More letters arrive from Arthur over the spring. He is working in a chemical factory in Russian-occupied Lwow, in eastern Poland. He sends the family money.
Most of the Jews in Bielitz have left the city for the Gouvernement. Before the war there were eight thousand Jews in Bielitz, but that number has now dwindled to about three hundred. A few of Gerda’s friends are left, including LlseKleinzähler.
Low on money, the family survives by making dresses, sweaters, and bonnets, and selling them in the neighborhood. People pay for them with food.
In May, Gerda celebrates her sixteenth birthday. A letter from Arthur arrives that very day, with a picture of him enclosed.
The family follows the war news gloomily as German successes continue. France falls. In September they learn that Mr. Pipersberg is living in hiding in the Gouvernement.
When 1941 dawns, Gerda is convinced that the war will end that year. In the spring comes the news that the Germans have invaded Russia, and the former Russian-controlled parts of Poland (including Lwow) are now in German hands.
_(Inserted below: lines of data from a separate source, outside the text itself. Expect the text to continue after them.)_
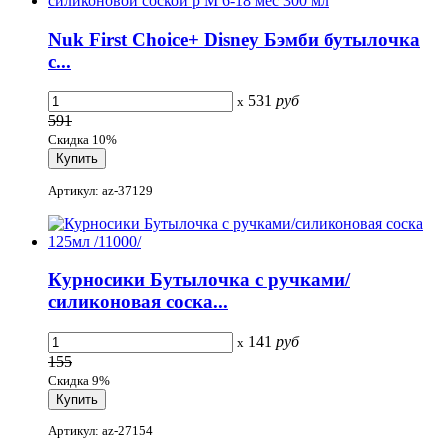
Nuk First Choice+ Disney Бэмби бутылочка
с...
531
руб
x
591
Скидка 10%
Артикул: az-37129
Курносики Бутылочка с ручками/
силиконовая соска...
141
руб
x
155
Скидка 9%
Артикул: az-27154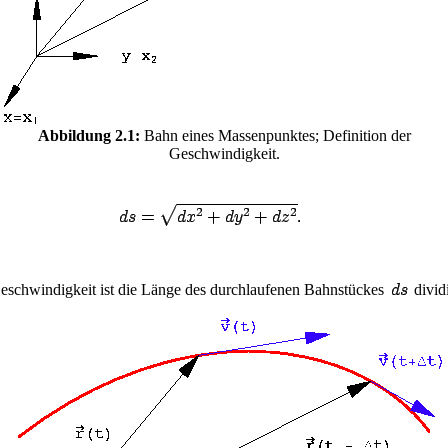
Abbildung 2.1:
Bahn eines Massenpunktes; Definition der
Geschwindigkeit.
 Geschwindigkeit ist die Länge des durchlaufenen Bahnstückes
dividi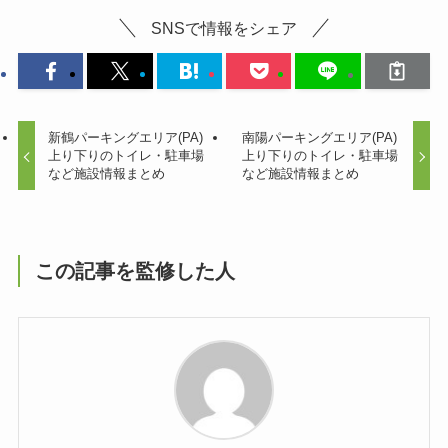
SNSで情報をシェア
新鶴パーキングエリア(PA)
南陽パーキングエリア(PA)
上り下りのトイレ・駐車場
上り下りのトイレ・駐車場
など施設情報まとめ
など施設情報まとめ
この記事を監修した人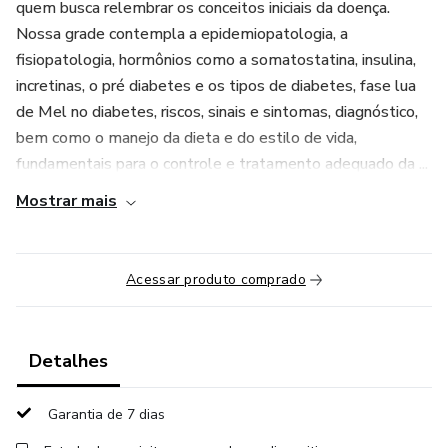
quem busca relembrar os conceitos iniciais da doença.
Nossa grade contempla a epidemiopatologia, a
fisiopatologia, hormônios como a somatostatina, insulina,
incretinas, o pré diabetes e os tipos de diabetes, fase lua
de Mel no diabetes, riscos, sinais e sintomas, diagnóstico,
bem como o manejo da dieta e do estilo de vida,
fundamentais para o controle e tratamento adequado da ...
Mostrar mais
Acessar produto comprado
Detalhes
Garantia de 7 dias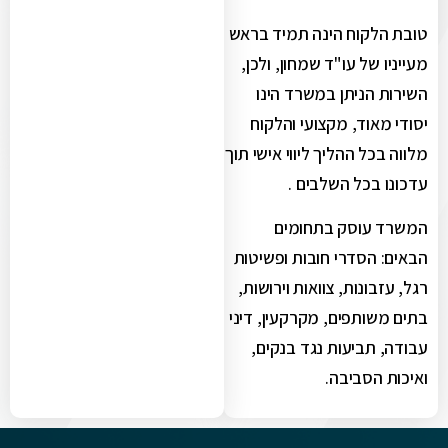
טובת הלקוח הינה תמיד בראש
מעייניו של עו"ד שמחון, ולכן,
השירות הניתן במשרד הינו
יסודי מאוד, מקצועי והלקוח
מלווה בכל ההליך ליווי אישי תוך
עדכונו בכל השלבים .
המשרד עוסק בתחומים
הבאים: הסדרי חובות ופשיטות
רגל, עזבונות, צוואות וירושות,
בתים משותפים, מקרקעין, דיני
עבודה, תביעות נגד בנקים,
ואיכות הסביבה.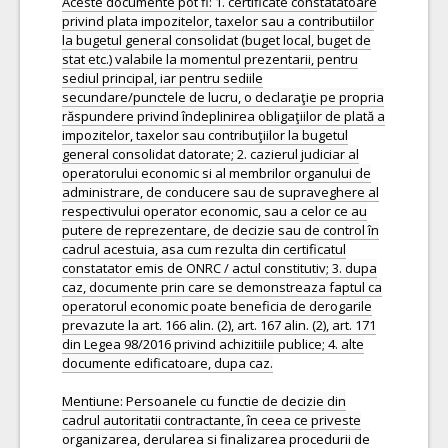
Aceste documente pot fi: 1. certificate constatatoare
privind plata impozitelor, taxelor sau a contributiilor
la bugetul general consolidat (buget local, buget de
stat etc.) valabile la momentul prezentarii, pentru
sediul principal, iar pentru sediile
secundare/punctele de lucru, o declaraţie pe propria
răspundere privind îndeplinirea obligaţiilor de plată a
impozitelor, taxelor sau contribuţiilor la bugetul
general consolidat datorate; 2. cazierul judiciar al
operatorului economic si al membrilor organului de
administrare, de conducere sau de supraveghere al
respectivului operator economic, sau a celor ce au
putere de reprezentare, de decizie sau de control în
cadrul acestuia, asa cum rezulta din certificatul
constatator emis de ONRC / actul constitutiv; 3. dupa
caz, documente prin care se demonstreaza faptul ca
operatorul economic poate beneficia de derogarile
prevazute la art. 166 alin. (2), art. 167 alin. (2), art. 171
din Legea 98/2016 privind achizitiile publice; 4. alte
documente edificatoare, dupa caz.
Mentiune: Persoanele cu functie de decizie din
cadrul autoritatii contractante, în ceea ce priveste
organizarea, derularea si finalizarea procedurii de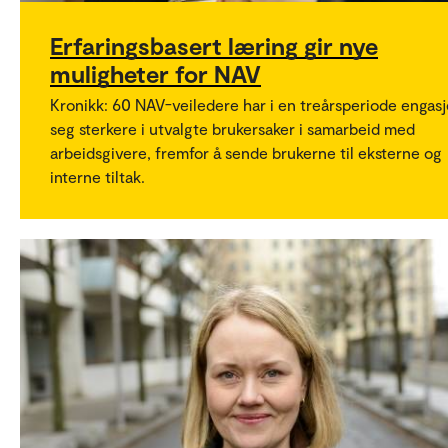
Erfaringsbasert læring gir nye
muligheter for NAV
Kronikk: 60 NAV-veiledere har i en treårsperiode engasj
seg sterkere i utvalgte brukersaker i samarbeid med
arbeidsgivere, fremfor å sende brukerne til eksterne og
interne tiltak.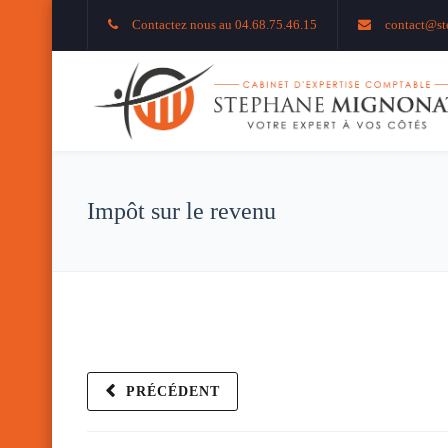
Contactez nous au 04.68.75.46.15
contact@st
Impôt sur le revenu
PRÉCÉDENT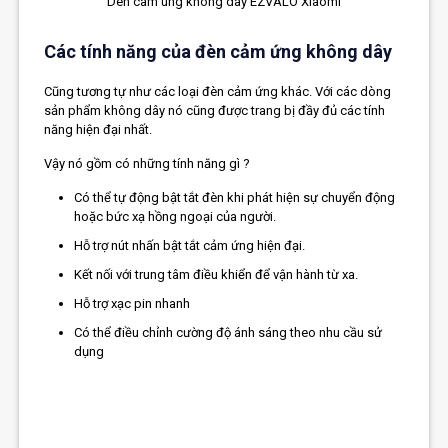
Den cam ung khong day EZVALO Xiaomi
Các tính năng của đèn cảm ứng không dây
Cũng tương tự như các loại đèn cảm ứng khác. Với các dòng
sản phẩm không dây nó cũng được trang bị đầy đủ các tính
năng hiện đại nhất.
Vậy nó gồm có những tính năng gì ?
Có thể tự động bật tắt đèn khi phát hiện sự chuyển động
hoặc bức xạ hồng ngoại của người.
Hỗ trợ nút nhấn bật tắt cảm ứng hiện đại.
Kết nối với trung tâm điều khiển để vận hành từ xa.
Hỗ trợ xạc pin nhanh
Có thể điều chỉnh cường độ ánh sáng theo nhu cầu sử
dụng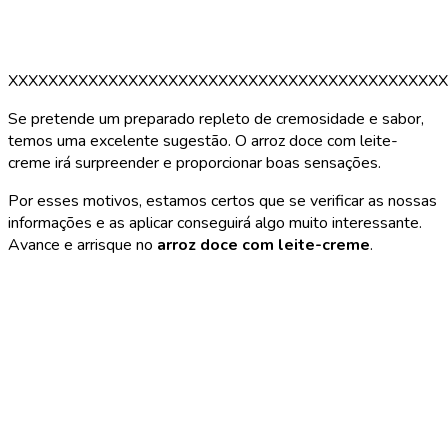
XXXXXXXXXXXXXXXXXXXXXXXXXXXXXXXXXXXXXXXXXXXX
Se pretende um preparado repleto de cremosidade e sabor,
temos uma excelente sugestão. O arroz doce com leite-
creme irá surpreender e proporcionar boas sensações.
Por esses motivos, estamos certos que se verificar as nossas
informações e as aplicar conseguirá algo muito interessante.
Avance e arrisque no
arroz doce com leite-creme
.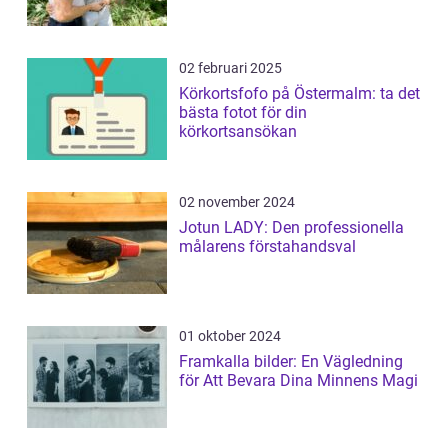
02 februari 2025
Körkortsfofo på Östermalm: ta det
bästa fotot för din
körkortsansökan
02 november 2024
Jotun LADY: Den professionella
målarens förstahandsval
01 oktober 2024
Framkalla bilder: En Vägledning
för Att Bevara Dina Minnens Magi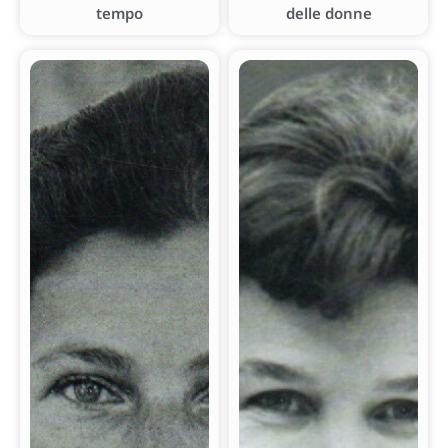
tempo
delle donne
Gerda worries about what may happen to Arthur.
Inspired by her meeting with Ulla, a local woman in her twenties who has a PhD in English, Gerda starts to take English lessons from Ulla. One day in July she is on her way to Ulla’s for a lesson when she is stopped by a policeman, who discovers her English textbook. He takes her to the police station, since learning English is illegal. At the police station, an officer tells her that learning English is a “terrible crime.” He tells her she will be punished, but then sends her home just with a warning not to learn English anymore.
In September 1941, Gerda and Lise visit a Jewish boys’ camp that has been set up by the SS just outside Bielitz. The camp is a converted factory where art and furniture confiscated from Jews is stored and repaired if necessary. There she meets AbekFeigenblatt, who takes an interest in her and walks her home. Gerda thinks he is about thirty years old and therefore “practically an old man.”
The officer at the police station who sends Gerda home rather than punishing her for learning English is the first of only two Germans Gerda encounters during World War II who behaves in a civilized way, as if they have human feelings.
In spite of the horrible nature of the story Gerda has to tell, the memoir is also about love and the many forms it takes in extremely difficult circumstances, including love of family and friends, and also romantic love. This chapter introduces Abek, who falls in love with Gerda and will become an important figure in her life, although her feelings for him will throughout be ambivalent.